Nos esportes, a expressão “deixa, que eu deixo” denuncia a falta de iniciativa por parte de dois ou mais jogadores. Um pensa que o outro vai agir e no fim, ninguém faz nada e o prejuízo é para o time todo.
Agora, ela pode, perfeitamente, qualificar a apatia dos ministérios da Justiça e da Cultura e da Advocacia Geral da União (AGU), que põe em risco de perda definitiva de um acervo de 17 pinturas de artistas consagrados, que estava sob posse da União.

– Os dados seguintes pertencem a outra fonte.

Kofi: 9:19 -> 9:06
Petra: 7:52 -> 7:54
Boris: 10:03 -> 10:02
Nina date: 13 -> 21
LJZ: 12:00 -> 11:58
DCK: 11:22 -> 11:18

Sem justificativa plausível, as obras de arte foram postas à privatização em leilão público. São telas assinadas por personalidades como Cícero Dias, Manoel Santiago, Manabu Mabe, Orlando Teruz, Sílvio Pinto, Heitor dos Prazeres, Carybé, Roberto de Souza e tantos outros. Há, ainda, obras peruanas do estilo arte cusquenha.

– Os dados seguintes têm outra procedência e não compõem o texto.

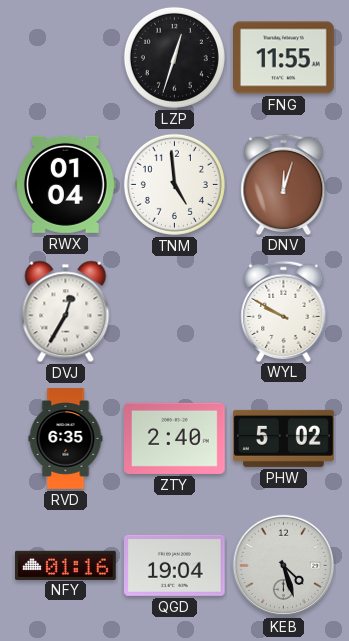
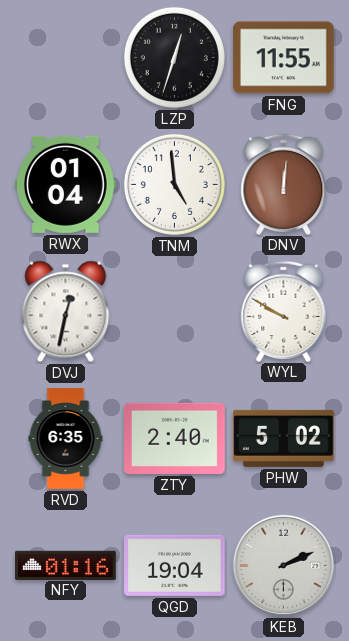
DNV: 12:03 -> 12:01
DVJ: 12:35 -> 12:32
KEB: 4:27 -> 2:11
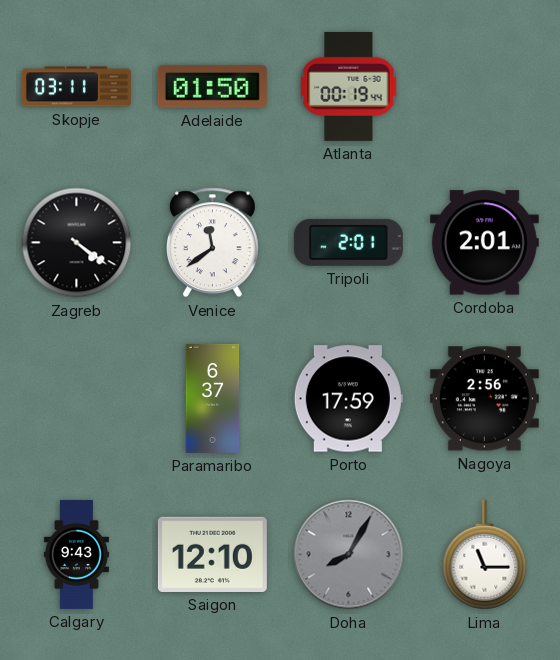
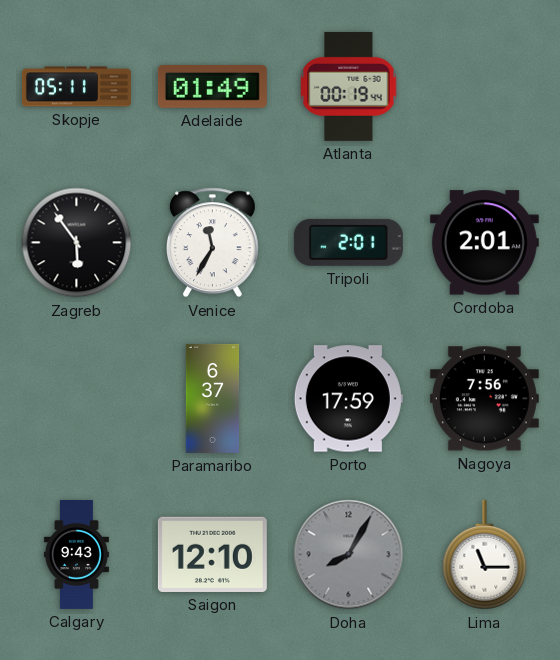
Skopje: 03:11 -> 05:11
Adelaide: 01:50 -> 01:49
Zagreb: 4:21 -> 5:54
Venice: 11:39 -> 11:35
Nagoya: 2:56 -> 7:56
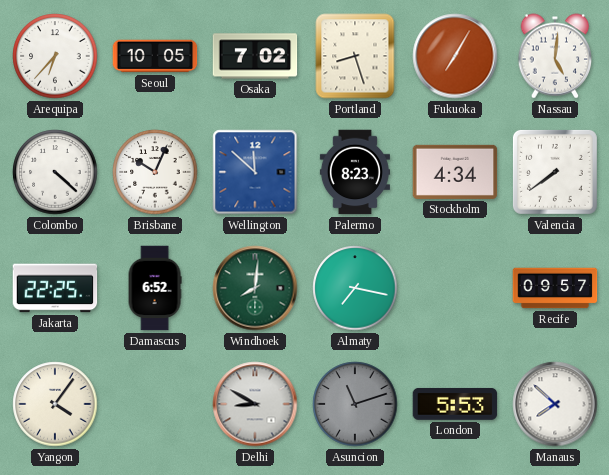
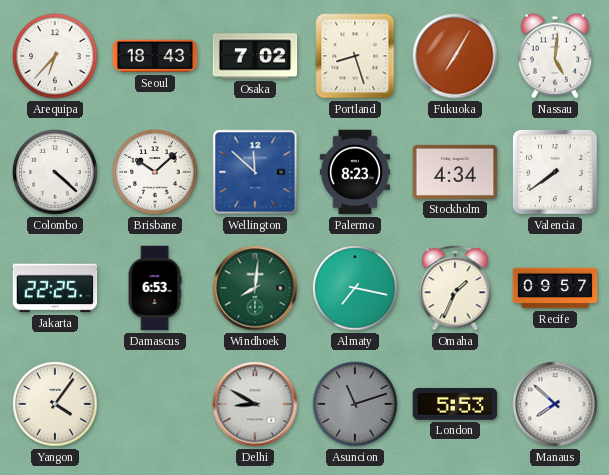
Seoul: 10:05 -> 18:43
Brisbane: 10:04 -> 10:08
Damascus: 6:52 -> 6:53
Omaha: none -> 1:34
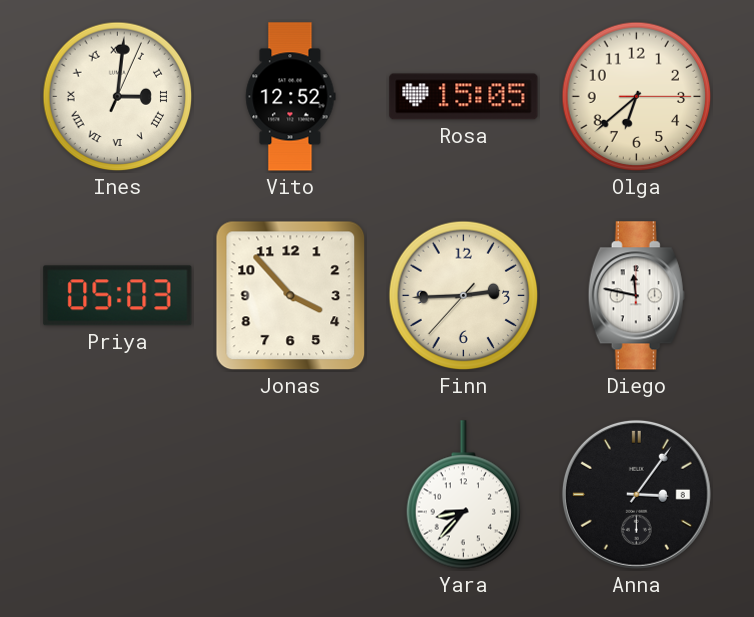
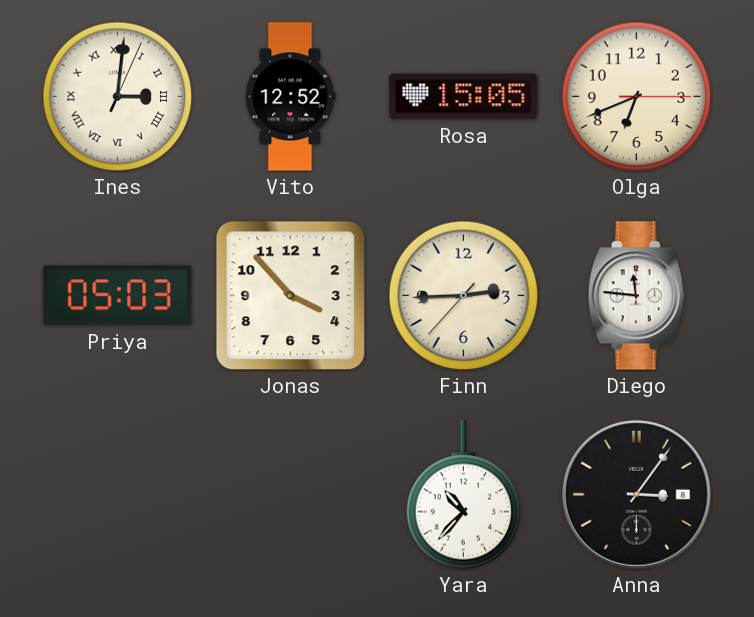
Olga: 6:38 -> 6:41
Diego: 11:47 -> 11:46
Yara: 8:37 -> 10:37
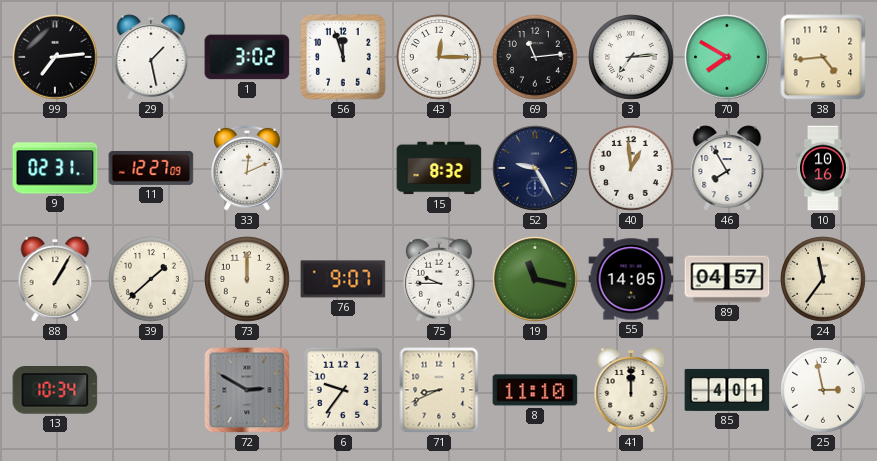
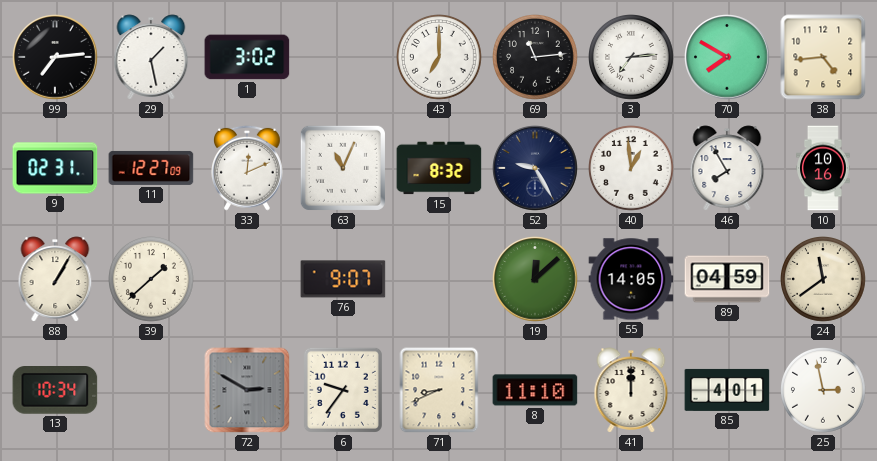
56: 11:57 -> none
43: 12:15 -> 7:00
63: none -> 11:04
73: 12:00 -> none
75: 9:45 -> none
19: 11:17 -> 12:08
89: 04:57 -> 04:59
24: 11:36 -> 11:39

Apreendidas na “Operação Voto Vendido”, realizada em abril de 202 pela Polícia Federal, que investigava crimes de corrupção no Judiciário do Rio de Janeiro, elas estavam na residência do desembargador do Tribunal de Justiça do Rio de Janeiro, Mário Guimarães. Telas, joias e bolsas de grifes, num total de 102 lotes, foram a leilão público por determinação do ministro Superior Tribunal de Justiça, Félix Fischer, já aposentado.
No despacho o ex-magistrado determinou que a renda obtida fosse usada pela Secretaria Nacional de Políticas sobre Drogas – Senad, do Ministério da Justiça, para custear políticas públicas. Não houve a preocupação de enviar as obras a um museu ou pinacoteca pública.
Em 2015, por exemplo, mais de cem obras apreendidas nas operações da Lava Jato foram remetidas ao Museu Oscar Niemeyer, em Curitiba.
Letargia fatal
Quando esta coluna tomou ciência da venda, em 30 de março, imediatamente acionou a classe política local e os ministérios envolvidos. Havia urgência, pois a data final do leilão era 17 de abril.
No dia 3 de abril, a senadora Leila Barros (PDT-DF) oficiou ao ministro Jorge Messias, da AGU, sugerindo ao órgão, que tem a competência de representar os interesses da União junto à Justiça, tomasse a iniciativa de incorporar aquele “tesouro cultural” ao patrimônio do Estado brasileiro, “ao invés de se transformar propriedade privada brasileira ou estrangeira”.
Com o mesmo propósito, a coluna acionou o presidente do Instituto do Patrimônio Artístico Histórico e Cultural (Iphan), Leandro Grass. Mas somente no dia 16/4, véspera do leilão, a Comunicação da AGU, informou, por e-mail, que iria “consultar o Ministério da Cultura e Iphan para verificar se os órgãos têm interesse na adoção de medidas relativas às obras de arte”.
Alertados de que dia 17 era o deadline para qualquer inciativa, a AGU enviou cópia do Despacho nº. 05741/2024/PGU/AGU, datado do mesmo dia 17, no qual afirma: “Além do exíguo prazo, constata-se que não há elementos informacionais suficientes à atuação desta Procuradoria Nacional da União de Patrimônio Público e Probidade no presente momento perante o STJ, em face do andamento regular do leilão. Isso porque não se tem a mínima compreensão quanto aos interesses da União envolvidos e as razões que poderiam justificar eventual pretensão do ente central no âmbito do Poder Judiciário”.
Também, no dia 16, Leandro Grass informou à coluna que “o Iphan não tem atribuição e nem competência institucional para orientar procedimentos dessa natureza, a não ser que fossem bens tombados. É uma situação atípica sobre a qual não encontramos precedentes na atuação do órgão”.
Posteriormente, a assessoria do Iphan informou, burocraticamente, que somente três das 17 obras de arte se enquadram nas categorias listadas pelo regramento oficial como ” obras de artes plásticas e visuais, produzidas no Brasil ou no estrangeiro até 1970, inclusive, de autoria consagrada pela historiografia da arte”. Mas isso não impediria o leilão, nem mesmo a sua venda para estrangeiros. “O Iphan salienta, ainda, que não possui prerrogativa para a suspensão do leilão”, conclui nota.
A morosidade e a falta de sensibilidade desses órgãos fez com que um acervo de importantes personalidades das artes plásticas, já em poder da União, fosse colocado à venda, sem qualquer necessidade. Por inércia governamental, seriam privatizados bens culturais que deveriam estar expostos em museus, independentemente de serem tombados ou não.